Source data:
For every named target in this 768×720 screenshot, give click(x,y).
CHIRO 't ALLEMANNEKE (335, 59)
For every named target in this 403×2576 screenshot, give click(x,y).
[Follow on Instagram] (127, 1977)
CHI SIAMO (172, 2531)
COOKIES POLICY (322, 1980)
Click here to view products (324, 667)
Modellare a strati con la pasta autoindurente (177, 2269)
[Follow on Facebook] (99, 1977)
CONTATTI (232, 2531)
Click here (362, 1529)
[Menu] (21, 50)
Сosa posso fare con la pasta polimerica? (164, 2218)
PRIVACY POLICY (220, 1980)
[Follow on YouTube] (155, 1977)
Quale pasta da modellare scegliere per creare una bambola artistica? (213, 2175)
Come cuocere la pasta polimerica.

--

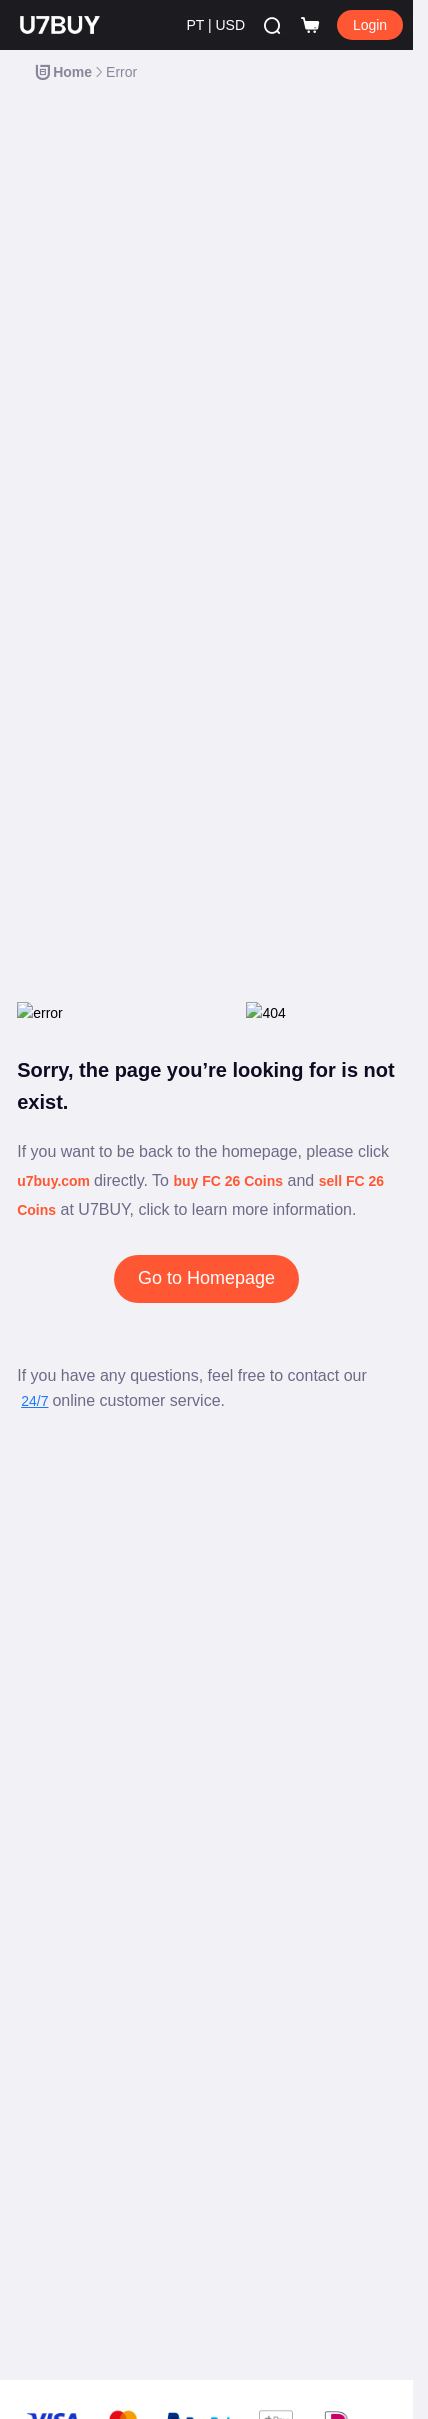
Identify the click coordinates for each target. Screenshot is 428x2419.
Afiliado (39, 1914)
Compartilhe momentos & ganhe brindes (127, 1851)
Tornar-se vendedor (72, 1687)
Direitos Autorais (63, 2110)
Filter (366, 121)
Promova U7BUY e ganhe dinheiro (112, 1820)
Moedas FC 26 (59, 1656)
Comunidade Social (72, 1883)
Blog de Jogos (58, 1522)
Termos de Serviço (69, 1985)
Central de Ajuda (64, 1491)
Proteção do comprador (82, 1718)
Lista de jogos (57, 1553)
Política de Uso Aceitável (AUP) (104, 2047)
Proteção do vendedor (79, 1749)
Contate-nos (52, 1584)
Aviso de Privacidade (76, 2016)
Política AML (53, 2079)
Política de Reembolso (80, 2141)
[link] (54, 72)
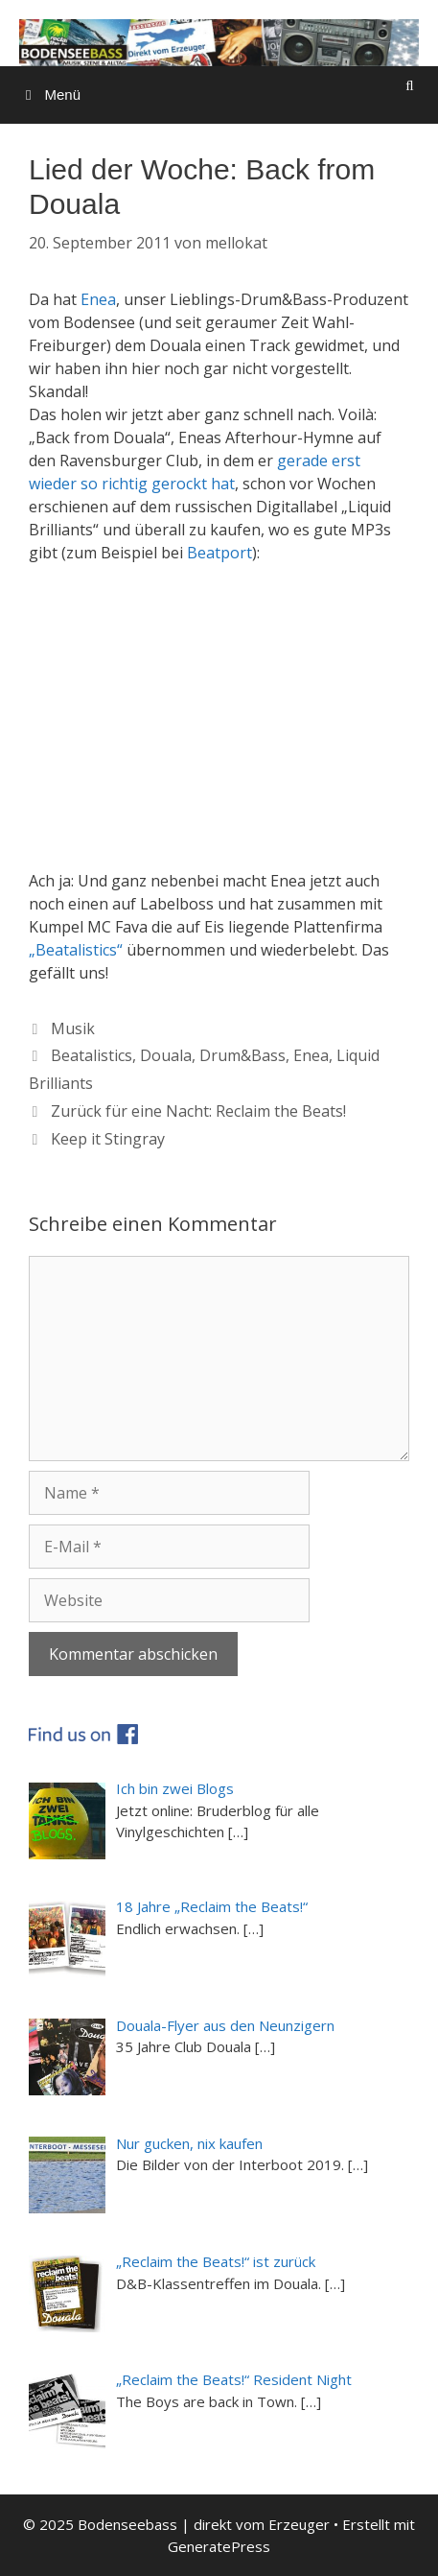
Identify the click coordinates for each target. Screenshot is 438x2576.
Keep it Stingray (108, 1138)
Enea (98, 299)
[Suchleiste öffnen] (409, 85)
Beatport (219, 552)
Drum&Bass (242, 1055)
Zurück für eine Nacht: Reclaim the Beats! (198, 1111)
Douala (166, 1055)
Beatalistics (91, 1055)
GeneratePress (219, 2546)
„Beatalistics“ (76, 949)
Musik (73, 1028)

# Task
Quote the data above from the line containing "Douala (166, 1055)" to the line containing "Musik (73, 1028)", inclusive, and stop.

# Output for this exercise
Douala (166, 1055)
Beatalistics (91, 1055)
GeneratePress (219, 2546)
„Beatalistics“ (76, 949)
Musik (73, 1028)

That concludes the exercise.